WORK REQUEST -> Nothing but the listing below, retyped exactly, should appear in the answer.

RECORDS FOR THIS EXERCISE ->
====

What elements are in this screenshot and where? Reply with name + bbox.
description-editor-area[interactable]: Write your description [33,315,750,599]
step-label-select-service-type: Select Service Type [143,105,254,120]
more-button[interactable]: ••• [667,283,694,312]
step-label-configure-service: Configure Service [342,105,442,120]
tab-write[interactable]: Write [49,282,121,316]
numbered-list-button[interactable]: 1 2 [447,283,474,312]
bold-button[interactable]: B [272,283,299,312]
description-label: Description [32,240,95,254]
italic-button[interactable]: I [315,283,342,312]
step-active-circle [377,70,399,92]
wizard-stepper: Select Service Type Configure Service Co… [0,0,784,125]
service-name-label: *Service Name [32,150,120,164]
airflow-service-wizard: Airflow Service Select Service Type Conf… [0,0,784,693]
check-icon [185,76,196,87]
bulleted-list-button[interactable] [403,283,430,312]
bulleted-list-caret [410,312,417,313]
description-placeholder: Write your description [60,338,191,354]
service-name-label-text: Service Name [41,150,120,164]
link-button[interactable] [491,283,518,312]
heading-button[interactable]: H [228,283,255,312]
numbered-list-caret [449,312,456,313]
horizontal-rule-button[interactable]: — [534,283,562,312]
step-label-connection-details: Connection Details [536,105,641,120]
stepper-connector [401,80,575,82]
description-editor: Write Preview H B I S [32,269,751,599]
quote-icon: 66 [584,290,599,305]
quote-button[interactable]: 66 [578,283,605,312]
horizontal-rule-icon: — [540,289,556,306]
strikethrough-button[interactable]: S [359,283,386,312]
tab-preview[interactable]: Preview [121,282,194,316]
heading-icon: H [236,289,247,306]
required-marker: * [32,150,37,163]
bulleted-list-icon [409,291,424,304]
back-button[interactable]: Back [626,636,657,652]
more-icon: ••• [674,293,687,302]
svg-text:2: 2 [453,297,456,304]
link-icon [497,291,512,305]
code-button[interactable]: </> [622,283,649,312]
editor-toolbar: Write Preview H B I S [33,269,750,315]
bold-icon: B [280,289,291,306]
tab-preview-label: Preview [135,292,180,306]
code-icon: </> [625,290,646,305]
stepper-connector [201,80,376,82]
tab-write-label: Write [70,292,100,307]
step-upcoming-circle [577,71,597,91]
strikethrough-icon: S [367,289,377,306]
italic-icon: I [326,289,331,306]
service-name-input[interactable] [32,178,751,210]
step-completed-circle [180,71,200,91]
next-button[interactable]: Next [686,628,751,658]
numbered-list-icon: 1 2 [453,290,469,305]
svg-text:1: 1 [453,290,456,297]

====

ANSWER ->
What elements are in this screenshot and where? Reply with name + bbox.
description-editor-area[interactable]: Write your description [33,315,750,599]
step-label-select-service-type: Select Service Type [143,105,254,120]
more-button[interactable]: ••• [667,283,694,312]
step-label-configure-service: Configure Service [342,105,442,120]
tab-write[interactable]: Write [49,282,121,316]
numbered-list-button[interactable]: 1 2 [447,283,474,312]
bold-button[interactable]: B [272,283,299,312]
description-label: Description [32,240,95,254]
italic-button[interactable]: I [315,283,342,312]
step-active-circle [377,70,399,92]
wizard-stepper: Select Service Type Configure Service Co… [0,0,784,125]
service-name-label: *Service Name [32,150,120,164]
airflow-service-wizard: Airflow Service Select Service Type Conf… [0,0,784,693]
check-icon [185,76,196,87]
bulleted-list-button[interactable] [403,283,430,312]
bulleted-list-caret [410,312,417,313]
description-placeholder: Write your description [60,338,191,354]
service-name-label-text: Service Name [41,150,120,164]
link-button[interactable] [491,283,518,312]
heading-button[interactable]: H [228,283,255,312]
numbered-list-caret [449,312,456,313]
horizontal-rule-button[interactable]: — [534,283,562,312]
step-label-connection-details: Connection Details [536,105,641,120]
stepper-connector [401,80,575,82]
description-editor: Write Preview H B I S [32,269,751,599]
quote-icon: 66 [584,290,599,305]
quote-button[interactable]: 66 [578,283,605,312]
horizontal-rule-icon: — [540,289,556,306]
strikethrough-button[interactable]: S [359,283,386,312]
tab-preview[interactable]: Preview [121,282,194,316]
heading-icon: H [236,289,247,306]
required-marker: * [32,150,37,163]
bulleted-list-icon [409,291,424,304]
back-button[interactable]: Back [626,636,657,652]
more-icon: ••• [674,293,687,302]
svg-text:2: 2 [453,297,456,304]
link-icon [497,291,512,305]
code-button[interactable]: </> [622,283,649,312]
editor-toolbar: Write Preview H B I S [33,269,750,315]
bold-icon: B [280,289,291,306]
tab-preview-label: Preview [135,292,180,306]
code-icon: </> [625,290,646,305]
stepper-connector [201,80,376,82]
tab-write-label: Write [70,292,100,307]
step-upcoming-circle [577,71,597,91]
strikethrough-icon: S [367,289,377,306]
italic-icon: I [326,289,331,306]
service-name-input[interactable] [32,178,751,210]
step-completed-circle [180,71,200,91]
next-button[interactable]: Next [686,628,751,658]
numbered-list-icon: 1 2 [453,290,469,305]
svg-text:1: 1 [453,290,456,297]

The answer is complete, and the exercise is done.